Le soldat enfonça la porte d’un puissant coup de pied puis, sans se méfier, il pénétra dans le baraquement. À peine eut-il franchi le seuil que le fil d’une épée vint lui chatouiller la gorge et sans dire un mot, son assaillant tira son arme de son fourreau avant de la lancer à l’autre bout de la pièce.

  • Doucement, nullement besoin que notre rencontre finisse en effusion de sang. J’ai eu ma dose pour un moment, alors tu vas gentiment avancer de quelques pas, que nous puissions discuter.
  • Bien sûr, aucun souci, balbutia respectueusement le gaillard.
  • D’où viens-tu et que fais-tu ici ?
  • Dumail ! Que fais-tu ? lança le soldat blessé, toujours allongé contre son caillou.
  • Réponds-lui, ordonna Nève agitant la pointe de son épée.
  • Euh, attends… J’arrive.
  • Réponds-moi maintenant, pressa la guerrière.
  • On vient de Zéphès à la poursuite d’une femme.
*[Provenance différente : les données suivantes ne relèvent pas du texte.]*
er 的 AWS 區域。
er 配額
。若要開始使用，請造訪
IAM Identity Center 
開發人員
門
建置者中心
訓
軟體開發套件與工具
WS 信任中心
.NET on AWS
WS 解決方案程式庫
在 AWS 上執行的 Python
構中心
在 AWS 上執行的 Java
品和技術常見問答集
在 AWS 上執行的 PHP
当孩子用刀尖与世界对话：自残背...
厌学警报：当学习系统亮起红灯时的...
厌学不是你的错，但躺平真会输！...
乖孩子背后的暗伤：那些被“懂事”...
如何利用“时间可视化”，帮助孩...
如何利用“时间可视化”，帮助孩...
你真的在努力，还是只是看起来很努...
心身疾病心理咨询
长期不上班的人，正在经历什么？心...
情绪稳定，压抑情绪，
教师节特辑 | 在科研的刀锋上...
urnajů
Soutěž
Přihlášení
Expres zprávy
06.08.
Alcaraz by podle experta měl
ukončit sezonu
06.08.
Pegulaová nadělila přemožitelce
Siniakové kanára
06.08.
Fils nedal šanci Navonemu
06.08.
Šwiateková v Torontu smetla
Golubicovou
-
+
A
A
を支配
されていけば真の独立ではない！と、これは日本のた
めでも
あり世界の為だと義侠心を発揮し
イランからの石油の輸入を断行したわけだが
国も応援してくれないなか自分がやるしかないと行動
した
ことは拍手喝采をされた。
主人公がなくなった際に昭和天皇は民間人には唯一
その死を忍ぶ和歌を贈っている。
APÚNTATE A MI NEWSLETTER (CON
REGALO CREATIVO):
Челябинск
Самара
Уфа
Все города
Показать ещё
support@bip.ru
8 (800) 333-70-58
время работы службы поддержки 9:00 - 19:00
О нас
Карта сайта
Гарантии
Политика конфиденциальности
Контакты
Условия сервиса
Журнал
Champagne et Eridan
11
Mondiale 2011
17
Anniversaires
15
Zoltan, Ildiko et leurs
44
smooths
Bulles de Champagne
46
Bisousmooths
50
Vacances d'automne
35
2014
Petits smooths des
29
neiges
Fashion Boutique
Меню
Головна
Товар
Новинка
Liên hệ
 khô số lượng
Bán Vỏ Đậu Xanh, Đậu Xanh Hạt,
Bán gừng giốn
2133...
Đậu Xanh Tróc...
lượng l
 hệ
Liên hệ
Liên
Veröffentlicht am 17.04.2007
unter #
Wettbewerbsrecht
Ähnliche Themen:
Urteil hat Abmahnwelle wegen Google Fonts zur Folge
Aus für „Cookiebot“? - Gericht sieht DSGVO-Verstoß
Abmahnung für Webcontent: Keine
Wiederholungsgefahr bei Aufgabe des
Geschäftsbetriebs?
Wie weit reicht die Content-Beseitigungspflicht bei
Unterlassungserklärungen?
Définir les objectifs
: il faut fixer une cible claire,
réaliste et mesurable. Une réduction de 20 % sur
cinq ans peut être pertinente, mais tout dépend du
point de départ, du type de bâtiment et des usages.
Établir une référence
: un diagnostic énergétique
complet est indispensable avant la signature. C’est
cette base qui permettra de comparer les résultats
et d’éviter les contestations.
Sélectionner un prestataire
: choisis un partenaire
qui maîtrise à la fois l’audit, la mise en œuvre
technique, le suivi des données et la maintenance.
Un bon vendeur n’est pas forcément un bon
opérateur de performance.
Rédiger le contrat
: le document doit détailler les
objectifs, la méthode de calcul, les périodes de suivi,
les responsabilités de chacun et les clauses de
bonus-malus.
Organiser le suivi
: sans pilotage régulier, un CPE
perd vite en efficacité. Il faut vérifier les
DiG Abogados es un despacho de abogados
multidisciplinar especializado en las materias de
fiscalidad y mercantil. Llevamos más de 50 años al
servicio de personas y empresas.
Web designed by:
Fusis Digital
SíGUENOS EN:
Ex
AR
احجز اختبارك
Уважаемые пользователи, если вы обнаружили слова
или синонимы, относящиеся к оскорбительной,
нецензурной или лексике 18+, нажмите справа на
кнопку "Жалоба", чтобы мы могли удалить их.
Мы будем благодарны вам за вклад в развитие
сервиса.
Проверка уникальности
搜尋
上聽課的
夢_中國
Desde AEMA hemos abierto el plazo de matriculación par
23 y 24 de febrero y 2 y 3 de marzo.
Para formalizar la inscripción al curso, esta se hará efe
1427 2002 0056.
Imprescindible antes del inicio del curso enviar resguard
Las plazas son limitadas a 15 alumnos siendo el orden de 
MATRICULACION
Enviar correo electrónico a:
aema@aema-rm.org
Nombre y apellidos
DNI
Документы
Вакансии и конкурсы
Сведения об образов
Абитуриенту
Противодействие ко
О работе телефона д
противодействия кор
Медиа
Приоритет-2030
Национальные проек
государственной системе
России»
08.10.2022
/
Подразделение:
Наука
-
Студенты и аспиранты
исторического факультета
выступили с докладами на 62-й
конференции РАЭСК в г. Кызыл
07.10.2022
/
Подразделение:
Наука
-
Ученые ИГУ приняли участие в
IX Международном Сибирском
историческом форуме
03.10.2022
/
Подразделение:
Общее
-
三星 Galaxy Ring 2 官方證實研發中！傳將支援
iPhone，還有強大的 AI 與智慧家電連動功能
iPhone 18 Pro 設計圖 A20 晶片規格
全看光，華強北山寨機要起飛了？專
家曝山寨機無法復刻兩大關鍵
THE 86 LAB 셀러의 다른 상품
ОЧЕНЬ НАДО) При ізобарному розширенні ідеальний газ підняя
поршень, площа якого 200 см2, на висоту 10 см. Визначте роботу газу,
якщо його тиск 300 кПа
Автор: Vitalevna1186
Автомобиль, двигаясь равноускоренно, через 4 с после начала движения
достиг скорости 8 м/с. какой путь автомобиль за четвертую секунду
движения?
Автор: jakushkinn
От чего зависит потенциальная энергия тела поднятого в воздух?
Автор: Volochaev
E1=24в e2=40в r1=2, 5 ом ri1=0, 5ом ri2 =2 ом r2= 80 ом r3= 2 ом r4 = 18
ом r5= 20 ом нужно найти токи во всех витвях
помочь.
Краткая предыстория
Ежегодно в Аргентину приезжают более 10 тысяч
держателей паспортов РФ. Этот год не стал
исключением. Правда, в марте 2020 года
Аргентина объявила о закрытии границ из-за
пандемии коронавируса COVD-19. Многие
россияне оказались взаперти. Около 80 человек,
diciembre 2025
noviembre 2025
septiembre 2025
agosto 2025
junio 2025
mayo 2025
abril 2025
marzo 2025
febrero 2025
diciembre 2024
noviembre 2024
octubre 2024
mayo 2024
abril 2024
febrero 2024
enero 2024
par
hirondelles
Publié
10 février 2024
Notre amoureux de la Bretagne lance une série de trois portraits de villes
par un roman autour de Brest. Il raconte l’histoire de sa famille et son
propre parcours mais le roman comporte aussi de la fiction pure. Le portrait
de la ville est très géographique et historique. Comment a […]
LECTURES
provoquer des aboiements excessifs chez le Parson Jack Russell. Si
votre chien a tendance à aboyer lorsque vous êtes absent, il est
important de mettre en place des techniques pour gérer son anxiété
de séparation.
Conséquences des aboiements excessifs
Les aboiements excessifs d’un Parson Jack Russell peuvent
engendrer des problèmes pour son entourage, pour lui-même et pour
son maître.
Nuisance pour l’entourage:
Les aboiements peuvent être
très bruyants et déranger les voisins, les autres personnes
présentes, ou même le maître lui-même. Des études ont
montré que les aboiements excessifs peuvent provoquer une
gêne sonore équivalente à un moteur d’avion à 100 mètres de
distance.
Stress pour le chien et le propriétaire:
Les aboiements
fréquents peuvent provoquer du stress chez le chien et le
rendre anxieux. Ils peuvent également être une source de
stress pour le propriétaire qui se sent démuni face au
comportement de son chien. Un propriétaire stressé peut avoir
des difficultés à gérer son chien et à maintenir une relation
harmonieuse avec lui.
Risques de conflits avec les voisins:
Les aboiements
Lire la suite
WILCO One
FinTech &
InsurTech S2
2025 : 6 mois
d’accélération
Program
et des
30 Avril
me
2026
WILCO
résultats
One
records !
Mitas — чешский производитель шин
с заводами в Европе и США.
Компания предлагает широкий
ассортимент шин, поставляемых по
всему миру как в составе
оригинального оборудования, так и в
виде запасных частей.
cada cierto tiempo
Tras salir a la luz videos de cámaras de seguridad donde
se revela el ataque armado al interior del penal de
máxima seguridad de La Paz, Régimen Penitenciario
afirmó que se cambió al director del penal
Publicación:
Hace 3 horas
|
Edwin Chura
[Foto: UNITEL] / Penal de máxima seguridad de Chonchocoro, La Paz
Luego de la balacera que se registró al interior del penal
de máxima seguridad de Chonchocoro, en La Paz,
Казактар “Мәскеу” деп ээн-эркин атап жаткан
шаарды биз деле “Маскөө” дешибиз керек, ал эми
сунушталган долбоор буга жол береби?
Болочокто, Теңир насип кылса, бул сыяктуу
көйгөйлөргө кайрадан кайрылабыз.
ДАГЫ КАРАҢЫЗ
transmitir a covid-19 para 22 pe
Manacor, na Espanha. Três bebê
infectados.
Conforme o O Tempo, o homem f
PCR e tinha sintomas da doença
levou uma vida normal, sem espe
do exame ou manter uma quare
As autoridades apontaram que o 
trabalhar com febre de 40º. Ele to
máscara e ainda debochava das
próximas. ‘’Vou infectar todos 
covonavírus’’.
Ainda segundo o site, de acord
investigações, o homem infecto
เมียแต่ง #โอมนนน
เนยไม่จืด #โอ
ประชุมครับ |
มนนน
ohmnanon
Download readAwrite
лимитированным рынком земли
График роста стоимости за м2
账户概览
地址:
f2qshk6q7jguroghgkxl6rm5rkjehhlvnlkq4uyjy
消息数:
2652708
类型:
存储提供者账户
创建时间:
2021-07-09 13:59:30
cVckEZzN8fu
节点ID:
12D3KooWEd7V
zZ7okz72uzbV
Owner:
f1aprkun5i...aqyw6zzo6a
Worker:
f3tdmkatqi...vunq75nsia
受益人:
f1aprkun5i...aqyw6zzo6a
Mais nous avons été attaqués… Par des charognards. Ils nous ont submergés, attirés par les flammes sûrement…
  • Je connais la suite, voilà le marché. Je vous laisse en vie toi et ton copain, je m’en vais loin de cet enfer. Tente quoi que ce soit pour m’arrêter et je t’éviscère sur place. Compris ?
  • Oui, oui.
  • Vous avez des vivres ?
  • Rien du tout.
  • Je vous laisse de quoi tenir deux jours.

La céleste renversa une partie de son sac de nourriture puis elle attrapa le reste de ses affaires avant de quitter la cabane surprenant au passage le soldat blessé attendant à l’extérieur. Ses poursuivants hors d’état de nuire, il lui fallait continuer sa route vers Nelium et surtout quitter la forêt au plus vite. À présent sans monture, il lui faudrait bien deux semaines pour rejoindre son objectif.